The Government announced mid-September that the Supplementary Seasonal Employment visa will be automatically given to about 11,000 WHV holders in NZ with visas expiring between October 1 and March 31, 2021. The SSE visa transfer will allow these people to work in horticulture and viticulture roles where there are not enough New Zealanders available to do this work.

New Zealand Kiwifruit Growers Inc CEO Nikki Johnson says while having 11,000 workers available for summer is potentially helpful – “as we are not letting these visas expire and render people unable to work” – the way this SSE visa system works is what her industry is concerned about.

“In order to employ a person holding an SSE visa, the employer has to be a Recognised Seasonal Employer with unfilled RSE scheme spaces or an SSE-approved employer with unfilled roles – or the Ministry of Social Development is going to issue labour shortage lists per region.

“But we don’t know when the Ministry will issue these lists – let’s say best-case scenario in October and November the BOP is listed as a region experiencing a labour shortage for the kiwifruit industry, then all of those workers could go and work for any employer.

“But if they don’t do that then SSE workers can only work for approved SSE employers – in the BOP we currently have one SSE-approved employer. Further to this, this employer is restricted to how many SSE visa holders they can employ, which is currently 50.”

“So while it sounds like there is going to be 11,000 workers available come October/November the details of exactly how those workers are going to be utilised within the kiwifruit industry are not clear.

“And we’re getting increasingly closer to the time where we are going to be under pressure for workers.”

Nikki says the kiwifruit industry’s summer work programme begins this month and peaks in November, with workers undertaking bud thinning, summer pruning then fruit thinning tasks. “In October about 9000 people will be required for ‘summer work’ in the BOP. In November, we’ll need about 13,500. Nationally, we will need 10,500 workers in October and 16,500 in November.”

Normally, the kiwifruit industry wouldn’t have many RSE workers in the BOP during the summer – “we’d generally have quite a high reliance on WHV or backpackers during this period for this work”.

“Currently, we aren’t sure what number of backpackers will be available – that is where the Minister’s SSE transfer announcement has come in.”

Another issue is Nikki believes a large number of working holiday visas expired on September 25. “Those people will now go onto visitor visas and will have to apply for an SSE visa, so there wouldn’t be an automatic transfer which is pretty frustrating.

“This is why we told the Government the initial November 1 SSE transfer date was not suitable. They have now chosen October 1.”

Immigration Minister Kris Faafoi says it’s important that the Government support the horticulture and viticulture industries to keep going, while ensuring that, where there are job opportunities, New Zealanders are given a fair chance at filling them.

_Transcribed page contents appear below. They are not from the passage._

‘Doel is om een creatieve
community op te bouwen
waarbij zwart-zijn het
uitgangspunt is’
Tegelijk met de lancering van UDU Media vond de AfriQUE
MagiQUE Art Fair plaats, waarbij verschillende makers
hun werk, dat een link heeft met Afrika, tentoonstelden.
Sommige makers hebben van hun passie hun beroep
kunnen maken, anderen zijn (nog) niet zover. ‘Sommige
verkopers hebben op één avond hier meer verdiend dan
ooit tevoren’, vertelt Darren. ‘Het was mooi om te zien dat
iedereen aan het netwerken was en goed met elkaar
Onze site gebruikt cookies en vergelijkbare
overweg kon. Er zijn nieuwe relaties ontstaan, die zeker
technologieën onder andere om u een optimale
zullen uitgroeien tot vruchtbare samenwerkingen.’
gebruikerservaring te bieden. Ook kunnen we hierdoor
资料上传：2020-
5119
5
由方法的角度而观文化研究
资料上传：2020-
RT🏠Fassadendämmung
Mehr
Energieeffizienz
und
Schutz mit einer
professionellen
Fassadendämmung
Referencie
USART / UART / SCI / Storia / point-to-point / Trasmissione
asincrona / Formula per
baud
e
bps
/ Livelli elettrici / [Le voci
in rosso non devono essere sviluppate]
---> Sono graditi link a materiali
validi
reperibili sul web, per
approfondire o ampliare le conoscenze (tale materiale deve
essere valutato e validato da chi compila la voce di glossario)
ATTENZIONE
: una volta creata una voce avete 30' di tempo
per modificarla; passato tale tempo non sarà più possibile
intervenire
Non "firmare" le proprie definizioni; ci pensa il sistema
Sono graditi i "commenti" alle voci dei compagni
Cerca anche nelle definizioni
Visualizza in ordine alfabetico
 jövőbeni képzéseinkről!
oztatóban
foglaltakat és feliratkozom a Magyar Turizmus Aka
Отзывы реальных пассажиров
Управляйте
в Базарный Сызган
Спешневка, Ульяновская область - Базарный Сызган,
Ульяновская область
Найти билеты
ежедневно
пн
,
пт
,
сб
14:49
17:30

“This season we expect more Kiwis, who have lost jobs due to Covid-19, will be available to work in these sectors, but it is likely there will be a shortfall of workers as these industries have often relied on migrants for their seasonal peaks,” says the Minister.

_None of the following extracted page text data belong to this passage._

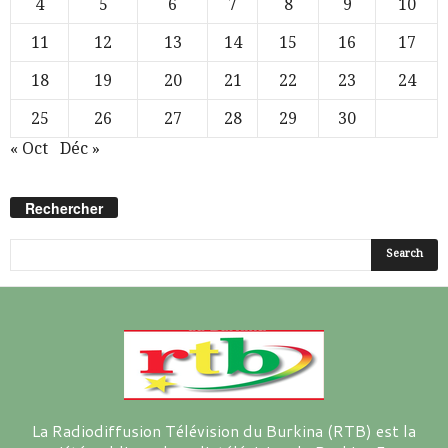
4
5
6
7
8
9
10
11
12
13
14
15
16
17
18
19
20
21
22
23
24
25
26
27
28
29
30
« Oct
Déc »
Rechercher
La Radiodiffusion Télévision du Burkina (RTB) est la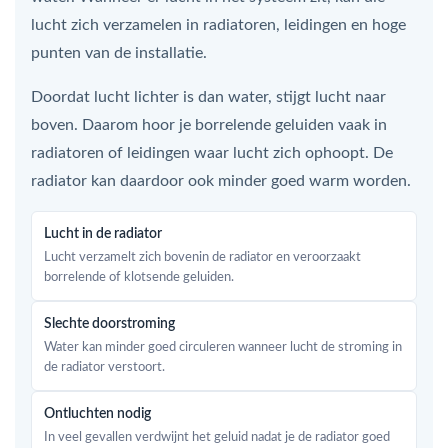
lucht zich verzamelen in radiatoren, leidingen en hoge
punten van de installatie.
Doordat lucht lichter is dan water, stijgt lucht naar
boven. Daarom hoor je borrelende geluiden vaak in
radiatoren of leidingen waar lucht zich ophoopt. De
radiator kan daardoor ook minder goed warm worden.
Lucht in de radiator
Lucht verzamelt zich bovenin de radiator en veroorzaakt
borrelende of klotsende geluiden.
Slechte doorstroming
Water kan minder goed circuleren wanneer lucht de stroming in
de radiator verstoort.
Ontluchten nodig
In veel gevallen verdwijnt het geluid nadat je de radiator goed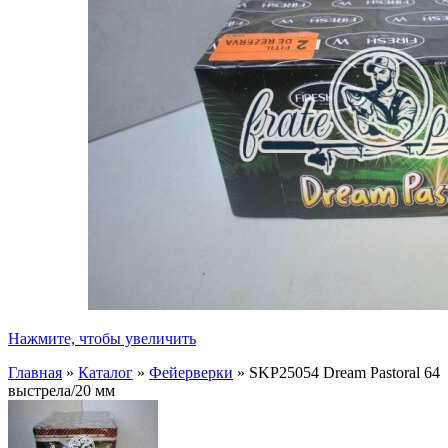
Нажмите, чтобы увеличить
Главная
»
Каталог
»
Фейерверки
»
SKP25054 Dream Pastoral 64
выстрела/20 мм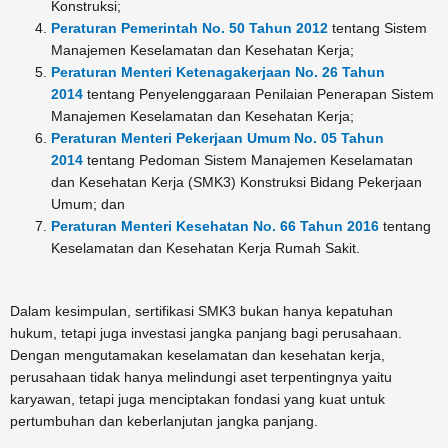
Konstruksi;
Peraturan Pemerintah No. 50 Tahun 2012
tentang Sistem
Manajemen Keselamatan dan Kesehatan Kerja;
Peraturan Menteri Ketenagakerjaan No. 26 Tahun
2014
tentang Penyelenggaraan Penilaian Penerapan Sistem
Manajemen Keselamatan dan Kesehatan Kerja;
Peraturan Menteri Pekerjaan Umum No. 05 Tahun
2014
tentang Pedoman Sistem Manajemen Keselamatan
dan Kesehatan Kerja (SMK3) Konstruksi Bidang Pekerjaan
Umum; dan
Peraturan Menteri Kesehatan No. 66 Tahun 2016
tentang
Keselamatan dan Kesehatan Kerja Rumah Sakit.
Dalam kesimpulan, sertifikasi SMK3 bukan hanya kepatuhan
hukum, tetapi juga investasi jangka panjang bagi perusahaan.
Dengan mengutamakan keselamatan dan kesehatan kerja,
perusahaan tidak hanya melindungi aset terpentingnya yaitu
karyawan, tetapi juga menciptakan fondasi yang kuat untuk
pertumbuhan dan keberlanjutan jangka panjang.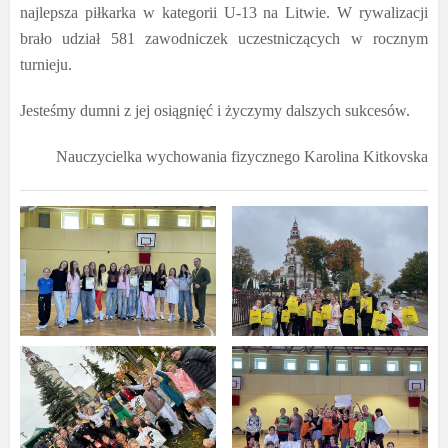
najlepsza piłkarka w kategorii U-13 na Litwie. W rywalizacji
brało udział 581 zawodniczek uczestniczących w rocznym
turnieju.
Jesteśmy dumni z jej osiągnięć i życzymy dalszych sukcesów.
Nauczycielka wychowania fizycznego Karolina Kitkovska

In addition, all RSE scheme workers stranded in NZ who have been granted a more flexible limited visa to be able to work part-time and do non-RSE work will be able to ‘re-enter’ the RSE scheme and work for an RSE employer with 30 hours per week average pay guaranteed.

“The changes would help fill roles that cannot be filled by New Zealanders in the short term, while the industry works on other solutions,” says the Minister.

“These policy changes are a good balance between meeting the labour needs of these industries and ensuring good jobs for Kiwis who are looking for work as a result of Covid-19.”

Nikki estimates about 7000 RSE workers are currently in NZ, with many shifting around jobs to earn money. And she points out that NZers are the primary workforce for this summer kiwifruit work.

“So most positions will be filled by Kiwis – but in order to get 16,500 workers for what is effectively one month or so, we need a flexible workforce and that is where the WHV holders would normally come in.

“So yes, the visa changes have got potential to be useful for us but the implementation element of this is still unclear.”